EXERCISE PROMPT: Please find all lines in the data that hold the string "dialog" and copy them.

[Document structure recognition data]
※

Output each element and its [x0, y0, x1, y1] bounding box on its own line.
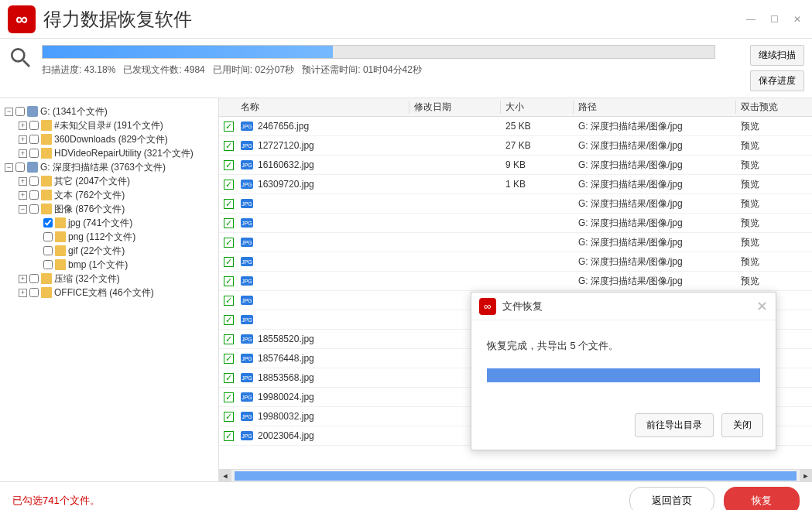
tree-node-compress[interactable]: + 压缩 (32个文件) — [5, 272, 214, 286]
tree-checkbox[interactable] — [29, 176, 39, 186]
tree-checkbox[interactable] — [29, 288, 39, 297]
continue-scan-button[interactable]: 继续扫描 — [750, 45, 804, 66]
progress-area: 扫描进度: 43.18% 已发现文件数: 4984 已用时间: 02分07秒 预… — [0, 39, 812, 98]
goto-export-button[interactable]: 前往导出目录 — [635, 413, 714, 437]
file-path: G: 深度扫描结果/图像/jpg — [574, 139, 736, 152]
file-row[interactable]: ✓JPGG: 深度扫描结果/图像/jpg预览 — [219, 194, 812, 214]
tree-checkbox[interactable] — [29, 274, 39, 283]
tree-node-g-drive[interactable]: − G: (1341个文件) — [5, 104, 214, 118]
tree-checkbox[interactable] — [29, 204, 39, 214]
tree-node-bmp[interactable]: bmp (1个文件) — [5, 258, 214, 272]
column-size[interactable]: 大小 — [501, 101, 574, 114]
tree-node-other[interactable]: + 其它 (2047个文件) — [5, 174, 214, 188]
file-row[interactable]: ✓JPGG: 深度扫描结果/图像/jpg预览 — [219, 252, 812, 272]
file-preview-link[interactable]: 预览 — [736, 159, 812, 172]
file-row[interactable]: ✓JPG16160632.jpg9 KBG: 深度扫描结果/图像/jpg预览 — [219, 156, 812, 175]
row-checkbox[interactable]: ✓ — [224, 238, 234, 248]
file-row[interactable]: ✓JPGG: 深度扫描结果/图像/jpg预览 — [219, 272, 812, 291]
dialog-close-button[interactable]: 关闭 — [721, 413, 763, 437]
back-home-button[interactable]: 返回首页 — [629, 487, 714, 511]
tree-checkbox[interactable] — [29, 149, 39, 158]
tree-node-text[interactable]: + 文本 (762个文件) — [5, 188, 214, 202]
collapse-icon[interactable]: − — [5, 163, 13, 172]
folder-icon — [41, 120, 52, 131]
file-preview-link[interactable]: 预览 — [736, 197, 812, 211]
save-progress-button[interactable]: 保存进度 — [750, 70, 804, 91]
row-checkbox[interactable]: ✓ — [224, 373, 234, 383]
tree-checkbox[interactable] — [15, 107, 25, 116]
file-row[interactable]: ✓JPGG: 深度扫描结果/图像/jpg预览 — [219, 214, 812, 233]
expand-icon[interactable]: + — [19, 191, 27, 200]
expand-icon[interactable]: + — [19, 289, 27, 297]
file-preview-link[interactable]: 预览 — [736, 120, 812, 133]
column-preview[interactable]: 双击预览 — [736, 101, 812, 114]
tree-node-gif[interactable]: gif (22个文件) — [5, 244, 214, 258]
column-name[interactable]: 名称 — [238, 101, 409, 114]
tree-node-png[interactable]: png (112个文件) — [5, 230, 214, 244]
row-checkbox[interactable]: ✓ — [224, 431, 234, 441]
maximize-button[interactable]: ☐ — [767, 12, 781, 26]
dialog-header: ∞ 文件恢复 ✕ — [471, 293, 776, 320]
tree-node-office[interactable]: + OFFICE文档 (46个文件) — [5, 286, 214, 299]
tree-node-jpg[interactable]: jpg (741个文件) — [5, 216, 214, 230]
row-checkbox[interactable]: ✓ — [224, 315, 234, 325]
column-date[interactable]: 修改日期 — [409, 101, 501, 114]
expand-icon[interactable]: + — [19, 135, 27, 144]
row-checkbox[interactable]: ✓ — [224, 276, 234, 286]
file-preview-link[interactable]: 预览 — [736, 139, 812, 152]
expand-icon[interactable]: + — [19, 122, 27, 130]
tree-node-downloads[interactable]: + 360Downloads (829个文件) — [5, 132, 214, 146]
expand-icon[interactable]: + — [19, 177, 27, 186]
expand-icon[interactable]: + — [19, 275, 27, 283]
row-checkbox[interactable]: ✓ — [224, 122, 234, 132]
tree-checkbox[interactable] — [29, 135, 39, 144]
expand-icon[interactable]: + — [19, 149, 27, 158]
tree-checkbox[interactable] — [43, 246, 53, 255]
file-row[interactable]: ✓JPG2467656.jpg25 KBG: 深度扫描结果/图像/jpg预览 — [219, 117, 812, 136]
row-checkbox[interactable]: ✓ — [224, 412, 234, 422]
row-checkbox[interactable]: ✓ — [224, 392, 234, 402]
row-checkbox[interactable]: ✓ — [224, 180, 234, 190]
file-row[interactable]: ✓JPGG: 深度扫描结果/图像/jpg预览 — [219, 233, 812, 252]
collapse-icon[interactable]: − — [5, 108, 13, 116]
row-checkbox[interactable]: ✓ — [224, 160, 234, 170]
horizontal-scrollbar[interactable]: ◄ ► — [219, 469, 812, 481]
file-preview-link[interactable]: 预览 — [736, 178, 812, 191]
tree-checkbox[interactable] — [43, 232, 53, 241]
close-button[interactable]: ✕ — [790, 12, 804, 26]
file-preview-link[interactable]: 预览 — [736, 236, 812, 249]
row-checkbox[interactable]: ✓ — [224, 141, 234, 151]
file-preview-link[interactable]: 预览 — [736, 255, 812, 269]
folder-icon — [41, 273, 52, 284]
row-checkbox[interactable]: ✓ — [224, 296, 234, 306]
tree-checkbox[interactable] — [43, 218, 53, 228]
collapse-icon[interactable]: − — [19, 205, 27, 214]
scroll-left-icon[interactable]: ◄ — [219, 470, 231, 482]
file-preview-link[interactable]: 预览 — [736, 217, 812, 230]
tree-checkbox[interactable] — [15, 163, 25, 172]
tree-panel[interactable]: − G: (1341个文件) + #未知父目录# (191个文件) + 360D… — [0, 98, 219, 481]
minimize-button[interactable]: — — [744, 12, 758, 26]
tree-node-unknown[interactable]: + #未知父目录# (191个文件) — [5, 118, 214, 132]
column-path[interactable]: 路径 — [574, 101, 736, 114]
tree-node-deep-scan[interactable]: − G: 深度扫描结果 (3763个文件) — [5, 160, 214, 174]
tree-node-image[interactable]: − 图像 (876个文件) — [5, 202, 214, 216]
recover-button[interactable]: 恢复 — [724, 487, 800, 511]
dialog-close-icon[interactable]: ✕ — [756, 298, 768, 315]
row-checkbox[interactable]: ✓ — [224, 199, 234, 209]
tree-checkbox[interactable] — [43, 260, 53, 269]
row-checkbox[interactable]: ✓ — [224, 218, 234, 228]
scroll-right-icon[interactable]: ► — [800, 470, 812, 482]
tree-checkbox[interactable] — [29, 190, 39, 200]
row-checkbox[interactable]: ✓ — [224, 334, 234, 344]
tree-node-hdvideo[interactable]: + HDVideoRepairUtility (321个文件) — [5, 146, 214, 160]
row-checkbox[interactable]: ✓ — [224, 257, 234, 267]
file-list-header: 名称 修改日期 大小 路径 双击预览 — [219, 98, 812, 117]
row-checkbox[interactable]: ✓ — [224, 354, 234, 364]
file-preview-link[interactable]: 预览 — [736, 275, 812, 288]
tree-checkbox[interactable] — [29, 121, 39, 130]
selection-status: 已勾选741个文件。 — [12, 494, 100, 508]
scrollbar-thumb[interactable] — [235, 471, 797, 481]
file-row[interactable]: ✓JPG12727120.jpg27 KBG: 深度扫描结果/图像/jpg预览 — [219, 136, 812, 156]
file-row[interactable]: ✓JPG16309720.jpg1 KBG: 深度扫描结果/图像/jpg预览 — [219, 175, 812, 194]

※

ANSWER BELOW:
dialog-close-button[interactable]: 关闭 — [721, 413, 763, 437]
dialog-header: ∞ 文件恢复 ✕ — [471, 293, 776, 320]
dialog-close-icon[interactable]: ✕ — [756, 298, 768, 315]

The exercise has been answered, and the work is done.